Speculative Thoughts On Tongue Piercing Jewelry
January 21st, 2008 Pierced Ecto-manIn the late 1960s, some medical professionals at the Houston Medical Center must have felt ready to use tongue piercing jewelry on one particular gossip. That was the man or woman who told a Houston newspaper that researchers at the Medical Center had found a way to fight lung cancer. A published article containing that claim brought long lines of people to the M. D. Anderson Cancer Center. Yet the researchers had no cure for lung cancer. All that they had was a possible new way to test for susceptibility to lung cancer.
One writer living in Los Angeles County hesitates to wear any tongue piercing jewelry. That writer has learned that her uncle, her father’s brother, has cancer of the esophagus. Based on research the writer once performed at the Houston Medical Center, the writer does not want to invite the possibility that she too might develop esophageal cancer.
As a graduate student, the writer examined treated blood from five different subjects. She treated the blood with a chemical that can undergo changes in the body. Some people produce an enzyme that plays a key role in the biochemistry of those changes. Those changes can cause certain chemicals to become capable of altering the DNA in the body’s cells.
Those alterations can lead to the development of cancer. The chemical once studied by the research group in Houston has been linked to a rise in the cases of lung cancer. Still, air does not enter the lung through the esophagus. Inhaled air passes down the trachea. Why then does the writer in L.A. County hesitate to wear tongue piercing jewelry?
The writer knows that the digestive system contains many different enzymes. That includes enzymes that enter the mouth. One of those enzymes converts sugar to sucrose. The produced sucrose passes down the esophagus and into the stomach.
The writer can not be convinced that the body does not make other enzymes with the ability to transform chemicals, chemicals such as those in piercing jewelry. The writer worries about the possible existence of such enzymes in the mouth. The writer speculates that such enzymes might work on the chemicals that come-off of piercing jewelry.
The writer can visualize digestive juices with a concentrated amount of a cancer-producing chemical passing down the esophagus. That chemical could damage the DNA in the cells of the esophagus. That chemical could thus encourage the development of cancer of the esophagus.

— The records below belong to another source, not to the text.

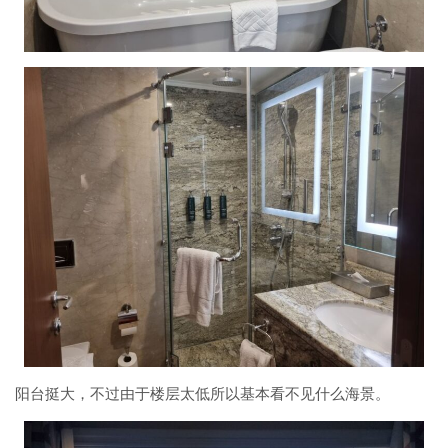
阳台挺大，不过由于楼层太低所以基本看不见什么海景。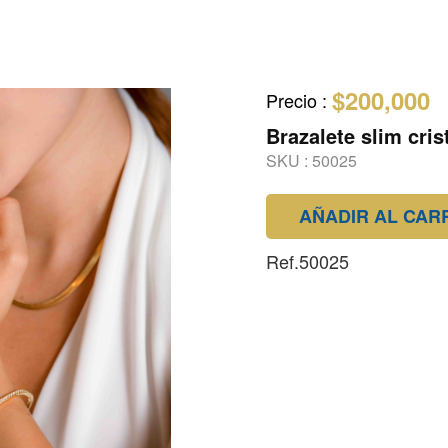
$200,000
Precio
:
Brazalete slim cris
SKU :
50025
AÑADIR AL CAR
Ref.50025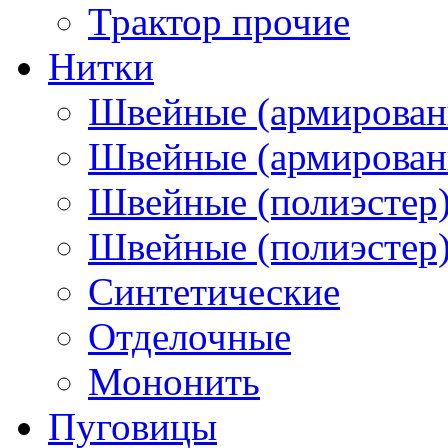
Трактор прочие
Нитки
Швейные (армирован
Швейные (армированн
Швейные (полиэстер)
Швейные (полиэстер),
Синтетические
Отделочные
Мононить
Пуговицы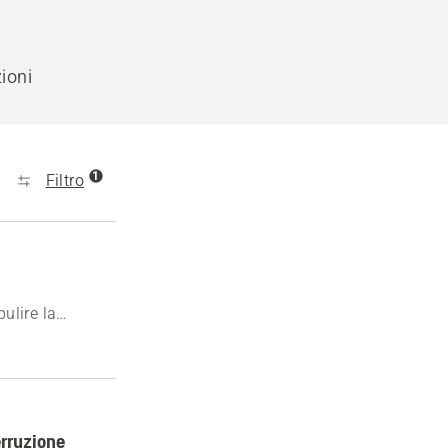
zioni
1
Filtro
ulire la
erruzione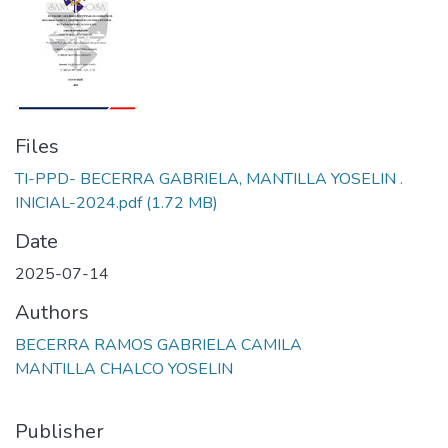
Files
TI-PPD- BECERRA GABRIELA, MANTILLA YOSELIN .
INICIAL-2024.pdf
(1.72 MB)
Date
2025-07-14
Authors
BECERRA RAMOS GABRIELA CAMILA
MANTILLA CHALCO YOSELIN
Publisher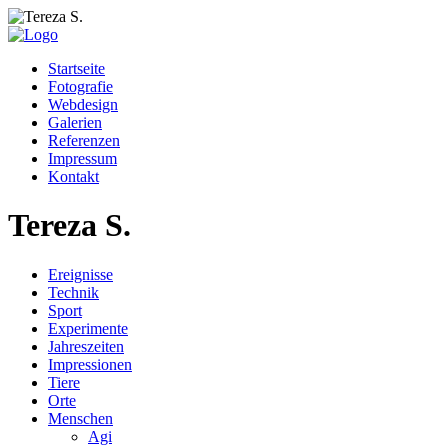
Startseite
Fotografie
Webdesign
Galerien
Referenzen
Impressum
Kontakt
Tereza S.
Ereignisse
Technik
Sport
Experimente
Jahreszeiten
Impressionen
Tiere
Orte
Menschen
Agi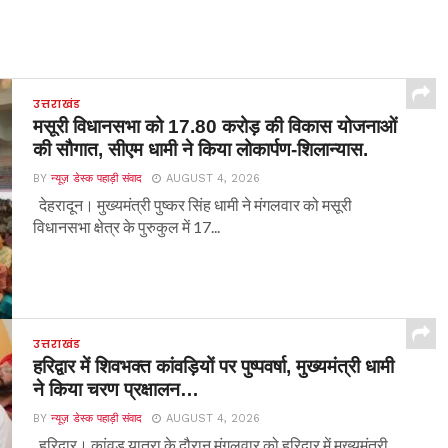
उत्तराखंड
मसूरी विधानसभा को 17.80 करोड़ की विकास योजनाओं
की सौगात, सीएम धामी ने किया लोकार्पण-शिलान्यास.
BY
न्यूज़ डेस्क पहाड़ी संवाद
AUGUST 4, 2026
देहरादून। मुख्यमंत्री पुष्कर सिंह धामी ने मंगलवार को मसूरी
विधानसभा क्षेत्र के पुरुकुल में 17...
उत्तराखंड
हरिद्वार में शिवभक्त कांवड़ियों पर पुष्पवर्षा, मुख्यमंत्री धामी
ने किया चरण प्रक्षालन…
BY
न्यूज़ डेस्क पहाड़ी संवाद
AUGUST 4, 2026
हरिद्वार। कांवड़ यात्रा के दौरान मंगलवार को हरिद्वार में मुख्यमंत्री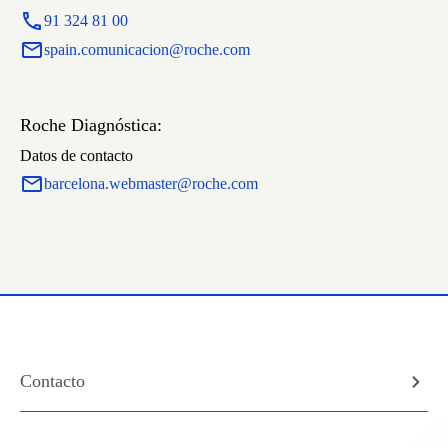
91 324 81 00
spain.comunicacion@roche.com
Roche Diagnóstica:
Datos de contacto
barcelona.webmaster@roche.com
Contacto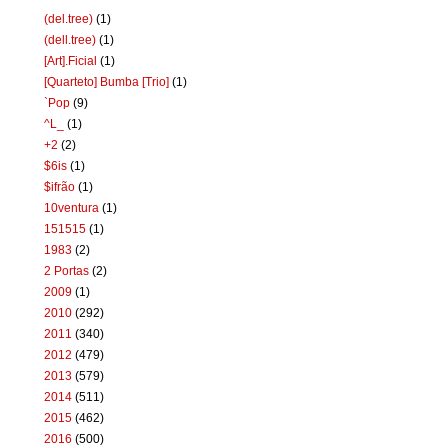
(del.tree)
(1)
(dell.tree)
(1)
[Art].Ficial
(1)
[Quarteto] Bumba [Trio]
(1)
`Pop
(9)
^L_
(1)
+2
(2)
$6is
(1)
$ifrão
(1)
10ventura
(1)
151515
(1)
1983
(2)
2 Portas
(2)
2009
(1)
2010
(292)
2011
(340)
2012
(479)
2013
(579)
2014
(511)
2015
(462)
2016
(500)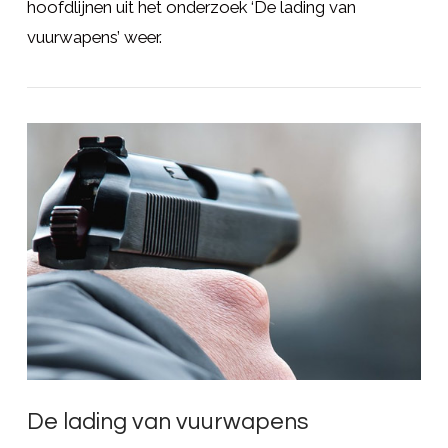
hoofdlijnen uit het onderzoek ‘De lading van
vuurwapens’ weer.
LEES MEER
De lading van vuurwapens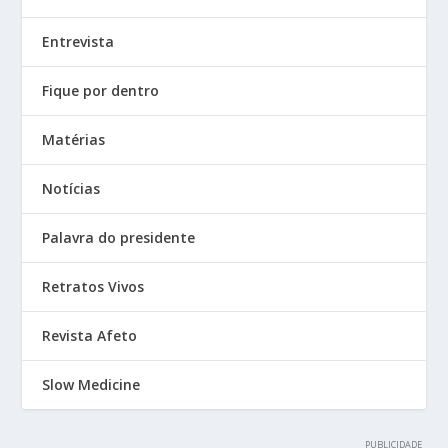
Entrevista
Fique por dentro
Matérias
Notícias
Palavra do presidente
Retratos Vivos
Revista Afeto
Slow Medicine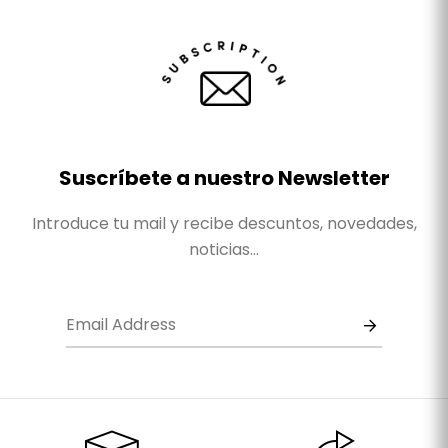
Suscríbete a nuestro Newsletter
Introduce tu mail y recibe descuntos, novedades,
noticias...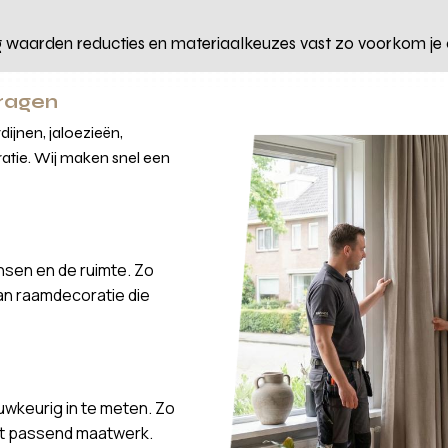
eg waarden reducties en materiaalkeuzes vast zo voorkom je 
vragen
ijnen, jaloezieën,
atie. Wij maken snel een
nsen en de ruimte. Zo
van raamdecoratie die
wkeurig in te meten. Zo
ct passend maatwerk.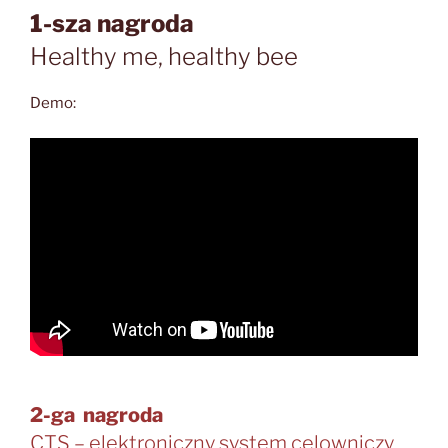
1-sza nagroda
Healthy me, healthy bee
Demo:
2-ga nagroda
CTS – elektroniczny system celowniczy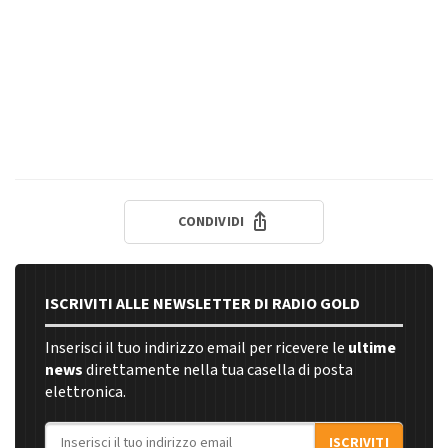
CONDIVIDI
ISCRIVITI ALLE NEWSLETTER DI RADIO GOLD
Inserisci il tuo indirizzo email per ricevere le
ultime
news
direttamente nella tua casella di posta
elettronica.
Indirizzo email
ISCRIVITI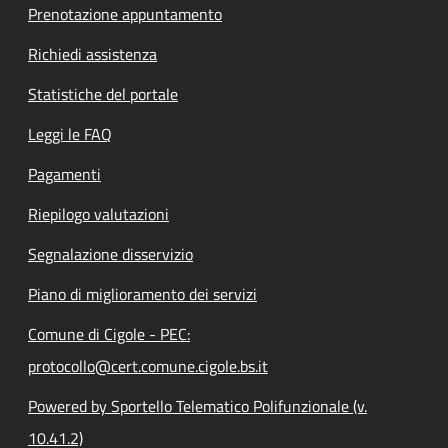
Prenotazione appuntamento
Richiedi assistenza
Statistiche del portale
Leggi le FAQ
Pagamenti
Riepilogo valutazioni
Segnalazione disservizio
Piano di miglioramento dei servizi
Comune di Cigole - PEC:
protocollo@cert.comune.cigole.bs.it
Powered by Sportello Telematico Polifunzionale (v.
10.41.2)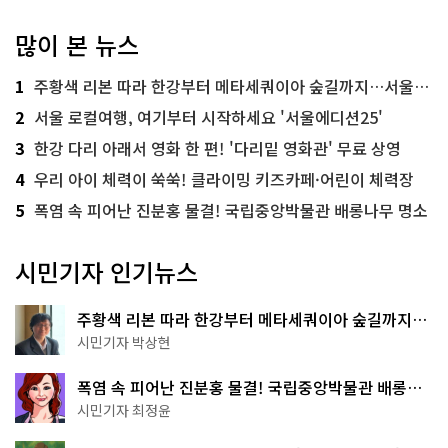
많이 본 뉴스
1
주황색 리본 따라 한강부터 메타세쿼이아 숲길까지…서울둘레길 15코스
2
서울 로컬여행, 여기부터 시작하세요 '서울에디션25'
3
한강 다리 아래서 영화 한 편! '다리밑 영화관' 무료 상영
4
우리 아이 체력이 쑥쑥! 클라이밍 키즈카페·어린이 체력장
5
폭염 속 피어난 진분홍 물결! 국립중앙박물관 배롱나무 명소
시민기자 인기뉴스
주황색 리본 따라 한강부터 메타세쿼이아 숲길까지…
서울둘레길 15코스
시민기자 박상현
폭염 속 피어난 진분홍 물결! 국립중앙박물관 배롱나
무 명소
시민기자 최정윤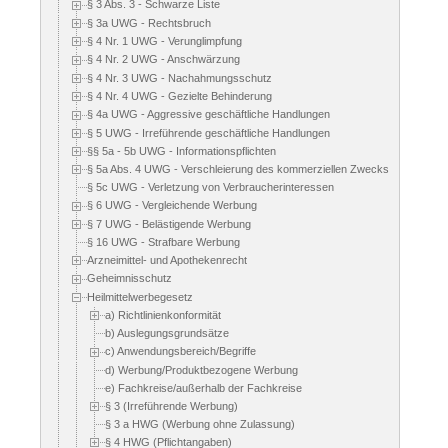
§ 3 Abs. 3 - Schwarze Liste
§ 3a UWG - Rechtsbruch
§ 4 Nr. 1 UWG - Verunglimpfung
§ 4 Nr. 2 UWG - Anschwärzung
§ 4 Nr. 3 UWG - Nachahmungsschutz
§ 4 Nr. 4 UWG - Gezielte Behinderung
§ 4a UWG - Aggressive geschäftliche Handlungen
§ 5 UWG - Irreführende geschäftliche Handlungen
§§ 5a - 5b UWG - Informationspflichten
§ 5a Abs. 4 UWG - Verschleierung des kommerziellen Zwecks
§ 5c UWG - Verletzung von Verbraucherinteressen
§ 6 UWG - Vergleichende Werbung
§ 7 UWG - Belästigende Werbung
§ 16 UWG - Strafbare Werbung
Arzneimittel- und Apothekenrecht
Geheimnisschutz
Heilmittelwerbegesetz
a) Richtlinienkonformität
b) Auslegungsgrundsätze
c) Anwendungsbereich/Begriffe
d) Werbung/Produktbezogene Werbung
e) Fachkreise/außerhalb der Fachkreise
§ 3 (Irreführende Werbung)
§ 3 a HWG (Werbung ohne Zulassung)
§ 4 HWG (Pflichtangaben)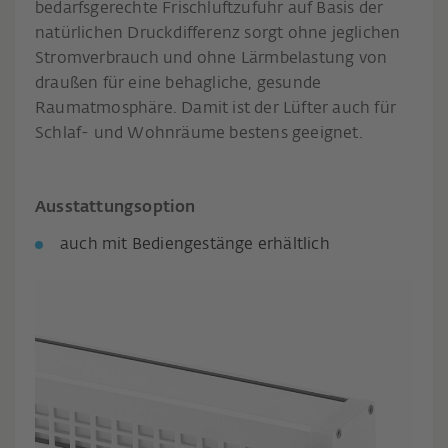
bedarfsgerechte Frischluftzufuhr auf Basis der
natürlichen Druckdifferenz sorgt ohne jeglichen
Stromverbrauch und ohne Lärmbelastung von
draußen für eine behagliche, gesunde
Raumatmosphäre. Damit ist der Lüfter auch für
Schlaf- und Wohnräume bestens geeignet.
Ausstattungsoption
auch mit Bediengestänge erhältlich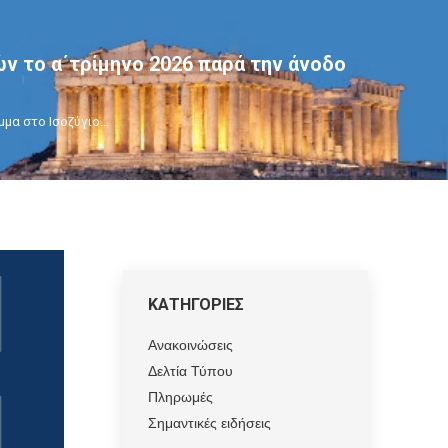
ν το α΄τρίμηνο 2026 παρά την άνοδο
μμα στο Ισοζύγιο…
ΚΑΤΗΓΟΡΙΕΣ
Ανακοινώσεις
Δελτία Τύπου
Πληρωμές
Σημαντικές ειδήσεις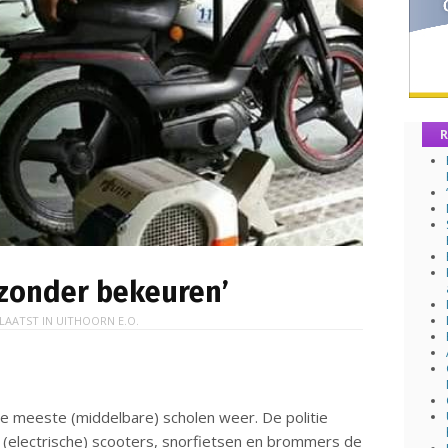
R
n zonder bekeuren’
LAATST IN
UITHOORN E.O.
e meeste (middelbare) scholen weer. De politie
(electrische) scooters, snorfietsen en brommers de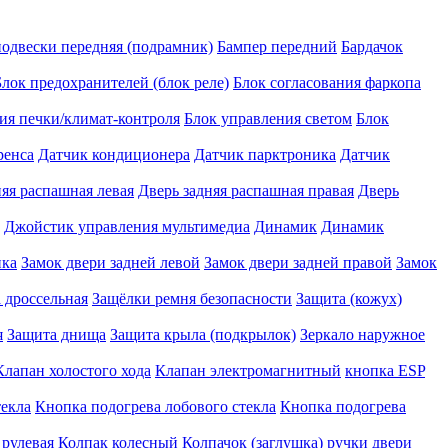
подвески передняя (подрамник)
Бампер передний
Бардачок
Блок предохранителей (блок реле)
Блок согласования фаркопа
ия печки/климат-контроля
Блок управления светом
Блок
ренса
Датчик кондиционера
Датчик парктроника
Датчик
няя распашная левая
Дверь задняя распашная правая
Дверь
Джойстик управления мультимедиа
Динамик
Динамик
ика
Замок двери задней левой
Замок двери задней правой
Замок
 дроссельная
Защёлки ремня безопасности
Защита (кожух)
я
Защита днища
Защита крыла (подкрылок)
Зеркало наружное
Клапан холостого хода
Клапан электромагнитный
кнопка ESP
текла
Кнопка подогрева лобового стекла
Кнопка подогрева
 рулевая
Колпак колесный
Колпачок (заглушка) ручки двери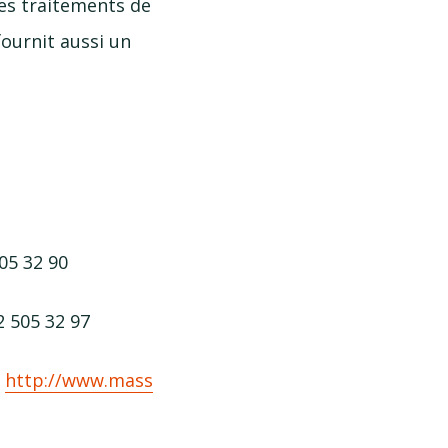
des traitements de
fournit aussi un
505 32 90
2 505 32 97
:
http://​www​.mass​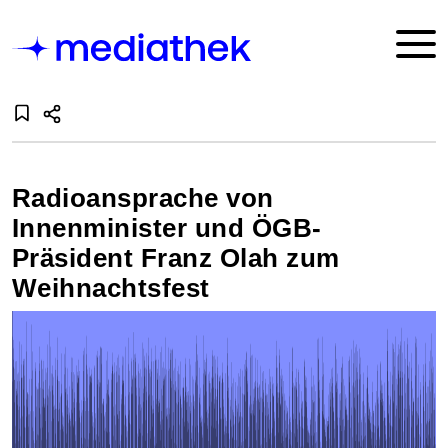
Radioansprache von
Innenminister und ÖGB-
Präsident Franz Olah zum
Weihnachtsfest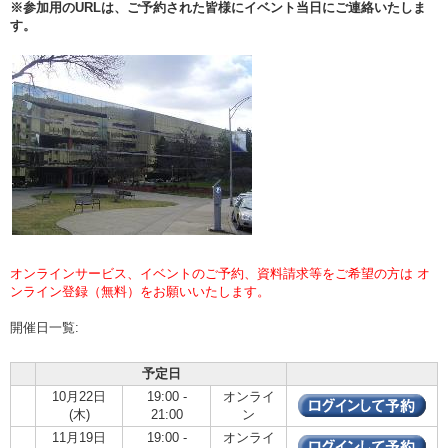
※参加用のURLは、ご予約された皆様にイベント当日にご連絡いたしま
す。
オンラインサービス、イベントのご予約、資料請求等をご希望の方は オ
ンライン登録（無料）をお願いいたします。
開催日一覧:
予定日
10月22日
19:00 -
オンライ
(木)
21:00
ン
11月19日
19:00 -
オンライ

Now this writer can produce no proof that such enzymes do in fact exist. This writer has never studied cells taken from a patient with cancer of the esophagus. She did once culture cells from a patient with a malignancy on the tonsils.
Still, this writer has found that medical science continues to discover new proteins in the body on a regular basis. Some of those proteins are enzymes. This writer would not be surprised to learn that some enzyme in the mouth has the ability to metabolize the chemicals from piercing jewelry.
Knowing now that she might produce such an enzyme, this writer has wanted to avoid getting cancer of the esophagus. With that goal in mind, this writer has refrained from going after a piercing specialist, and requesting the piercing of her tongue.